▶ **GIVEN ENTRIES**
■ ■ ■ ■

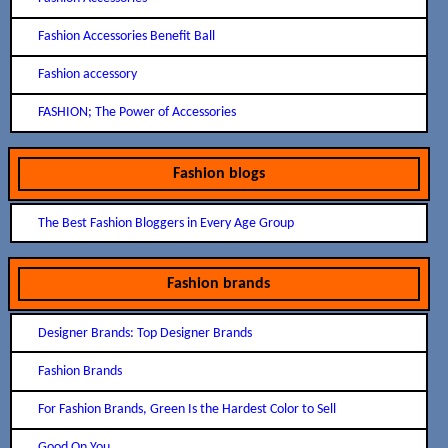
Fashion Accessories Benefit Ball
Fashion accessory
FASHION; The Power of Accessories
Fashion blogs
The Best Fashion Bloggers in Every Age Group
Fashion brands
Designer Brands: Top Designer Brands
Fashion Brands
For Fashion Brands, Green Is the Hardest Color to Sell
Good On You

■ ■ ■ ■

▶ **PROBLEM TO WORK ON**
Lines of the data above that include the string "Accessories" must each be copied.

▶ **RESPONSE TO THE TASK**
Fashion Accessories Benefit Ball
FASHION; The Power of Accessories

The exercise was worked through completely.